The faintest glimmer of a smile hovered around his lips. “You’ll have to improvise a bit. Make it look as if you understand them, even though you don’t. It’s not so difficult when you get into the way of it.”

“That’s all very well! But if the Hellwegs were friends of Max’s, why do they talk about not trusting him? You’d almost think they were on the other side.”

Richard said, slowly and soberly, “You trust nobody at all in this game, Jessica. The Hellwegs didn’t entirely trust Max. We don’t entirely trust the Hellwegs. Keep that firmly in your mind, or you’re likely to come unglued.”

Trust nobody. That could never become my philosophy. I liked people, and I liked to be able to trust them. I had trusted my husband implicitly, and I still believed in him. This undercover work of his wasn’t really a case of him deceiving me. Max was already committed to it when we first met, so he was committed to secrecy. And what about Richard himself—I trusted him, didn’t I? And Steve. . . .

I wished that Steve was here now, to tell me what I should do. But that was crazy. Steve was on the outside of this whole wretched business. I couldn’t possibly discuss it with him.

I looked at Richard doubtfully. “Suppose I try to play along with the Hellwegs, and fail. Won’t it wreck all your plans?”

“That’s a chance we’ll have to take.”

I sighed. “Well, at least you know who they are now.”

He jerked around to look at me. “What do you mean by that?”

“Only that it was the Hellwegs who were Max’s contacts. That’s something gained, isn’t it?”

He nodded uncertainly. “How did they react when you first told them that Max’s death was no accident?”

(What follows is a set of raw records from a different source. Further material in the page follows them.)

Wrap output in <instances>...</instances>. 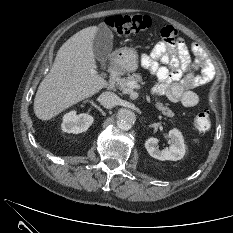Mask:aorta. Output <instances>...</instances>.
Returning <instances> with one entry per match:
<instances>
[{
	"mask_svg": "<svg viewBox=\"0 0 233 233\" xmlns=\"http://www.w3.org/2000/svg\"><path fill=\"white\" fill-rule=\"evenodd\" d=\"M135 113L129 109H120L117 114V125L122 130H129L135 122Z\"/></svg>",
	"mask_w": 233,
	"mask_h": 233,
	"instance_id": "obj_1",
	"label": "aorta"
}]
</instances>
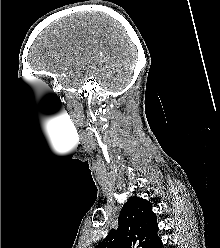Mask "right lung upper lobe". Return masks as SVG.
Masks as SVG:
<instances>
[{
  "mask_svg": "<svg viewBox=\"0 0 220 248\" xmlns=\"http://www.w3.org/2000/svg\"><path fill=\"white\" fill-rule=\"evenodd\" d=\"M118 224V229H112L96 248H153L160 241L156 215L145 199L130 197L121 209Z\"/></svg>",
  "mask_w": 220,
  "mask_h": 248,
  "instance_id": "1",
  "label": "right lung upper lobe"
}]
</instances>
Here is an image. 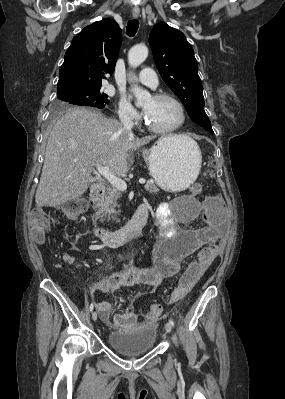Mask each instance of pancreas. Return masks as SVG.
<instances>
[{"label":"pancreas","mask_w":285,"mask_h":399,"mask_svg":"<svg viewBox=\"0 0 285 399\" xmlns=\"http://www.w3.org/2000/svg\"><path fill=\"white\" fill-rule=\"evenodd\" d=\"M146 191L153 194L159 191L152 180H149L145 185ZM121 198V191L114 186L108 187L106 193L100 204L99 215L103 219H110L112 214H118L116 208L119 206L118 202ZM116 219V217H114Z\"/></svg>","instance_id":"cf45deb5"}]
</instances>
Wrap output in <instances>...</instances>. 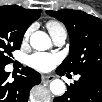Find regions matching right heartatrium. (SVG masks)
Listing matches in <instances>:
<instances>
[{"instance_id": "1", "label": "right heart atrium", "mask_w": 102, "mask_h": 102, "mask_svg": "<svg viewBox=\"0 0 102 102\" xmlns=\"http://www.w3.org/2000/svg\"><path fill=\"white\" fill-rule=\"evenodd\" d=\"M31 31H32V28H29V29L27 30V32L25 33V37H26V38L30 35Z\"/></svg>"}]
</instances>
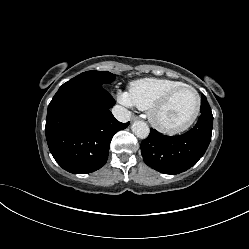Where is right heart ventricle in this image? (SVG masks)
<instances>
[{"label":"right heart ventricle","instance_id":"1","mask_svg":"<svg viewBox=\"0 0 249 249\" xmlns=\"http://www.w3.org/2000/svg\"><path fill=\"white\" fill-rule=\"evenodd\" d=\"M184 82L166 78H143L133 81L129 86V96L133 105L148 110L168 90Z\"/></svg>","mask_w":249,"mask_h":249}]
</instances>
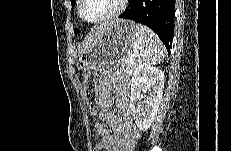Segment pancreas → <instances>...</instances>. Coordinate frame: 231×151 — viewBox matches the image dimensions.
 <instances>
[{"instance_id": "pancreas-1", "label": "pancreas", "mask_w": 231, "mask_h": 151, "mask_svg": "<svg viewBox=\"0 0 231 151\" xmlns=\"http://www.w3.org/2000/svg\"><path fill=\"white\" fill-rule=\"evenodd\" d=\"M121 69L126 73L127 75H132L135 70V64L134 63H126L124 61L120 62Z\"/></svg>"}]
</instances>
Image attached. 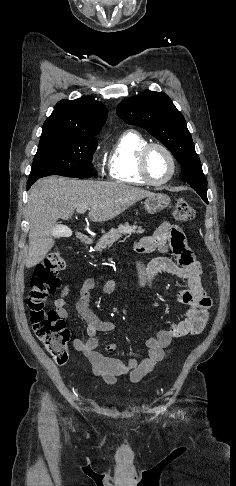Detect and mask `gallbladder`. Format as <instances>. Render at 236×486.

“They were shocked—naturally. They could hardly believe it at first.”

Richard nodded again. Then he stood up. “I’ll have to get going.”

The thought of him leaving hit me like a rock. He couldn’t stay here, of course, I knew that. But I dreaded the prospect of being on my own to face the Hellwegs.

I made an effort to keep calm. “When shall I see you again?”

“Soon. I don’t know exactly when. But I’ve got somebody outside keeping an eye on you all the time, Jessica. You’ll be all right.”

And then he put the light out and left—by the window, noiselessly.

You’ll be all right! I forced myself to believe Richard’s easy reassurance, but I was scared.

Having come so far along this path, I couldn’t give up now. And I was doing it for Max, I reminded myself—to square the account for Max’s murder. Yet I knew what I really wanted to do. I wanted to escape, to run away from here and hide myself from the Hellwegs, from Vienna. I wanted to go back to my burrow in London and forget.

But that wasn’t true, either. The real truth was that I longed to go running to Steve, to be with him, to feel safe.

Was this a new discovery, or had I known before? Had I known for longer than I dared admit?